When total brain volume was added as a covariate in the analyses of cerebellum, the significance level for the interaction between birth weight and XKR4 genotype for cerebellar gray matter increased (p = .004). The significance level for the interaction between diagnostic status and birth weight for cerebellar white matter remained similar (p = .021).

3.4. Multivariate modeling of cerebellum gray and white matter

To further investigate the complex effects on cerebellum gray and white matter, we modeled these volumes together in a multivariate GLM, including both the diagnosis by birth weight and the genotype by birth weight interactions and total brain volume as a covariate. This model had reduced power compared to the univariate ones, but did permit us to address possible interactions between the results found in the univariate tests. In the multivariate tests, both interactions, as well as the main effect of genotype retained significance (diagnosis by birth weight, p = .044; genotype by birth weight, p = .012, genotype main effect p = .015). The tests for between subject effects showed that a genotype by birth weight interaction was only present for cerebellum gray matter (p = .011) but not white matter (p = .454). A diagnosis by birth weight effect was only present in cerebellum white matter (p = .019, in gray matter p = .925). Next to these interaction effects, a main effect of genotype was only found in cerebellum gray matter (p = .010), but not white matter (p = .624) (Fig. 1). Results for this analysis without the total brain covariate were highly similar with the exception that the multivariate tests for both interaction effects fell short of significance (.05 < p < .10), most likely as a result of the reduced power in such a model. At the subsequent univariate level, both interactions retained significance at p < .05.

4. Discussion

Our results suggest that both XKR4-genotype and birth weight may affect cerebellum volume in ADHD. XKR4-genotype affected the relationship between birth weight and cerebellar gray matter independently of diagnostic group, where subjects with the GG-genotype showed an inverse relationship between birth weight and cerebellar gray matter volume that was absent in carriers of the A-allele. In typically developing children, there was a positive correlation between birth weight and cerebellar white matter volume that was absent in ADHD. This study builds on existing knowledge on cerebellar involvement in ADHD, a replicated finding in neuroimaging studies in ADHD (Durston et al., 2009; Valera et al., 2007). The cerebellum is increasingly understood to be involved in higher cognitive functions such as temporal processing and temporal organization of actions, which are often found to be compromised in ADHD (Durston et al., 2011).

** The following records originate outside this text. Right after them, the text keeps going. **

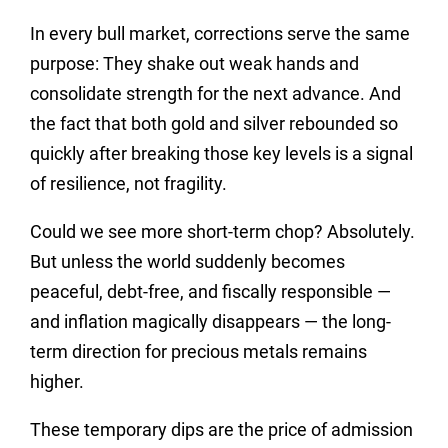
In every bull market, corrections serve the same
purpose: They shake out weak hands and
consolidate strength for the next advance. And
the fact that both gold and silver rebounded so
quickly after breaking those key levels is a signal
of resilience, not fragility.
Could we see more short-term chop? Absolutely.
But unless the world suddenly becomes
peaceful, debt-free, and fiscally responsible —
and inflation magically disappears — the long-
term direction for precious metals remains
higher.
These temporary dips are the price of admission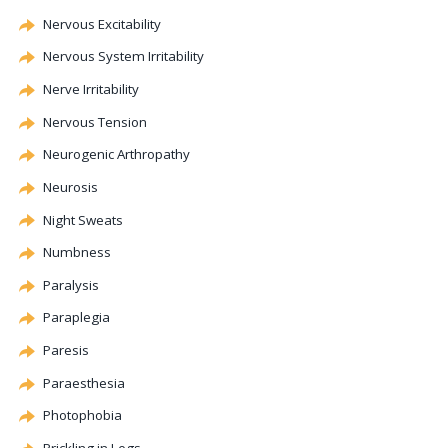
Nervous Excitability
Nervous System Irritability
Nerve Irritability
Nervous Tension
Neurogenic
Arthropathy
Neurosis
Night Sweats
Numbness
Paralysis
Paraplegia
Paresis
Paraesthesia
Photophobia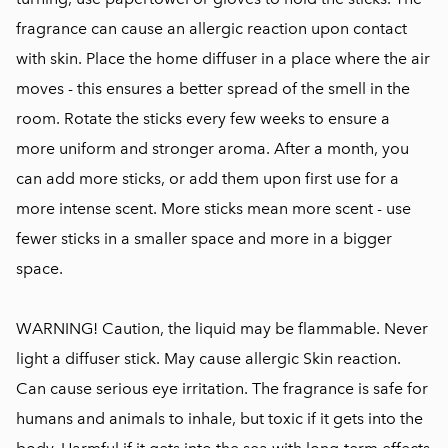
fragrance can cause an allergic reaction upon contact
with skin. Place the home diffuser in a place where the air
moves - this ensures a better spread of the smell in the
room. Rotate the sticks every few weeks to ensure a
more uniform and stronger aroma. After a month, you
can add more sticks, or add them upon first use for a
more intense scent. More sticks mean more scent - use
fewer sticks in a smaller space and more in a bigger
space.
WARNING! Caution, the liquid may be flammable. Never
light a diffuser stick. May cause allergic Skin reaction.
Can cause serious eye irritation. The fragrance is safe for
humans and animals to inhale, but toxic if it gets into the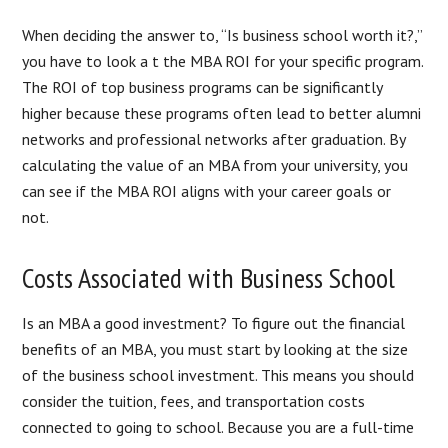
When deciding the answer to, “Is business school worth it?,”
you have to look a t the MBA ROI for your specific program.
The ROI of top business programs can be significantly
higher because these programs often lead to better alumni
networks and professional networks after graduation. By
calculating the value of an MBA from your university, you
can see if the MBA ROI aligns with your career goals or
not.
Costs Associated with Business School
Is an MBA a good investment? To figure out the financial
benefits of an MBA, you must start by looking at the size
of the business school investment. This means you should
consider the tuition, fees, and transportation costs
connected to going to school. Because you are a full-time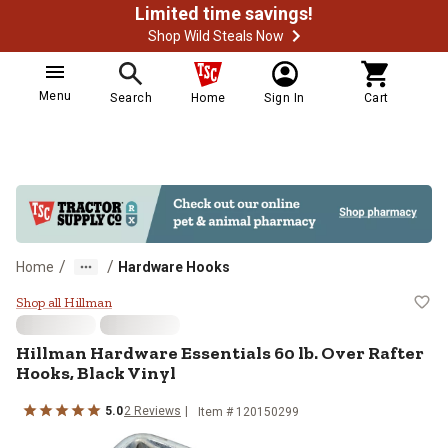
Limited time savings!
Shop Wild Steals Now
Menu
Search
Home
Sign In
Cart
/
/
Home
Hardware Hooks
Hillman Hardware Essentials 60 lb
Shop all Hillman
Hillman
Hardware Essentials 60 lb. Over Rafter
Hooks, Black Vinyl
5.0
2
Reviews
Item #
120150299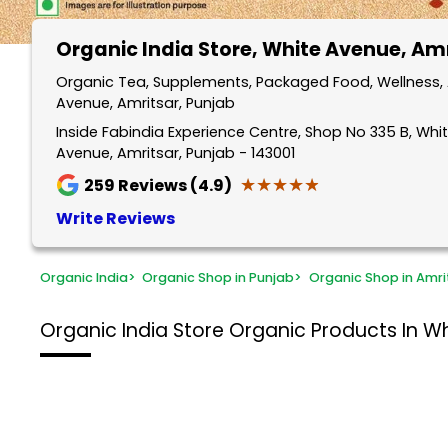
Organic India Store
, White Avenue, Am
Organic Tea, Supplements, Packaged Food, Wellness, 
Avenue, Amritsar, Punjab
Inside Fabindia Experience Centre, Shop No 335 B, Wh
Avenue, Amritsar, Punjab - 143001
★★★★★
★★★★★
259
Reviews (4.9)
Write Reviews
Organic India
>
Organic Shop in Punjab
>
Organic Shop in Amri
Organic India Store
Organic Products In Wh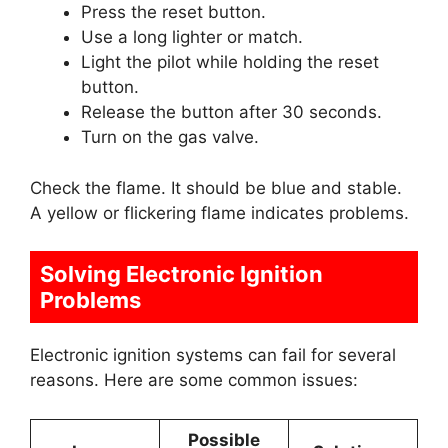
Press the reset button.
Use a long lighter or match.
Light the pilot while holding the reset
button.
Release the button after 30 seconds.
Turn on the gas valve.
Check the flame. It should be blue and stable.
A yellow or flickering flame indicates problems.
Solving Electronic Ignition
Problems
Electronic ignition systems can fail for several
reasons. Here are some common issues:
Possible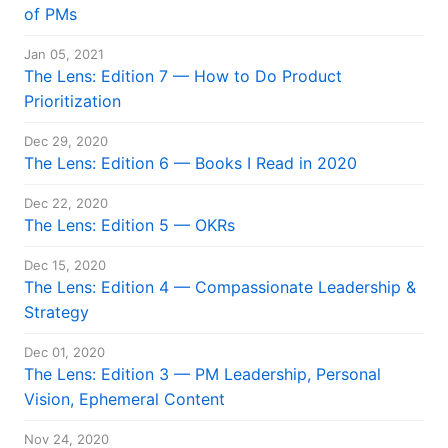
of PMs
Jan 05, 2021
The Lens: Edition 7 — How to Do Product
Prioritization
Dec 29, 2020
The Lens: Edition 6 — Books I Read in 2020
Dec 22, 2020
The Lens: Edition 5 — OKRs
Dec 15, 2020
The Lens: Edition 4 — Compassionate Leadership &
Strategy
Dec 01, 2020
The Lens: Edition 3 — PM Leadership, Personal
Vision, Ephemeral Content
Nov 24, 2020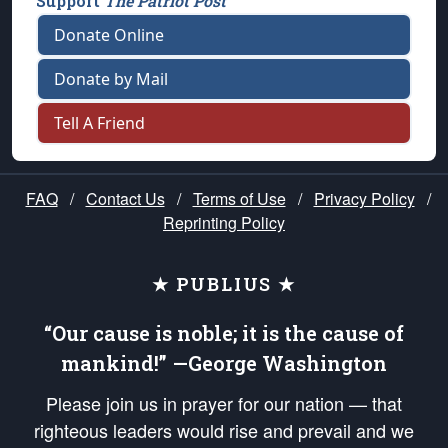
Support
The Patriot Post
Donate Online
Donate by Mail
Tell A Friend
FAQ
/
Contact Us
/
Terms of Use
/
Privacy Policy
/
Reprinting Policy
★ PUBLIUS ★
“Our cause is noble; it is the cause of
mankind!” —George Washington
Please join us in prayer for our nation — that
righteous leaders would rise and prevail and we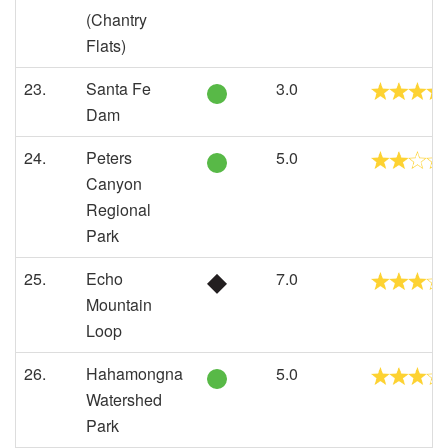
(Chantry
Flats)
23.
Santa Fe
3.0
Dam
24.
Peters
5.0
Canyon
Regional
Park
25.
Echo
7.0
Mountain
Loop
26.
Hahamongna
5.0
Watershed
Park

The relationship between XKR4-genotype and cerebellum volume is complex: when investigated in isolation, XKR4-genotype appeared to be associated with cerebellar white matter volume. It was not until it was analyzed with birth weight that its effects on cerebellar gray matter became apparent. An effect on gray matter is more consistent with the expression pattern of the related XK-protein, which is found in gray but not white matter (Claperon et al., 2007; Lee et al., 2007). In subjects with two copies of the allele overtransmitted in ADHD (G-allele) (Lantieri et al., 2010; Neale et al., 2008), there was a negative association between birth weight and cerebellar gray matter volume (Fig. 1). At a first glance, these findings may appear paradoxical. However, cerebellum volume by definition comprises both cerebellum gray and white matter volume, which are statistically mutually dependent as a result. As such, any effect on gray matter can induce a statistical effect on white matter if a relevant moderator is not included in the model. Moreover, the results from the multivariate modeling, where cerebellar gray and white matter are analyzed in tandem, showed main and interactive effects of genotype only for cerebellar gray matter. This suggests that the genotype effect found on cerebellum white matter in the univariate analysis may have been statistically induced by the combination of an effect of genotype on cerebellar gray matter that was moderated by birth weight and the association between birth weight and cerebellar white matter volume in controls. Therefore, we conclude that reductions in cerebellum volume in ADHD (Durston et al., 2009; Valera et al., 2007) may be linked to overtransmission of the G-allele in the presence of higher birth weight. This is consistent with reports suggesting that genetic influences are more likely to affect the phenotype in an otherwise favorable prenatal environment (Wichers et al., 2002). In other words, the hypothesis is that environmental circumstances have higher penetrance to influence cerebellar development when they are adverse. Conversely, genetic risk is hypothesized to higher penetrance in influencing cerebellum development when environmental circumstances are favorable and as such pose less of a restriction.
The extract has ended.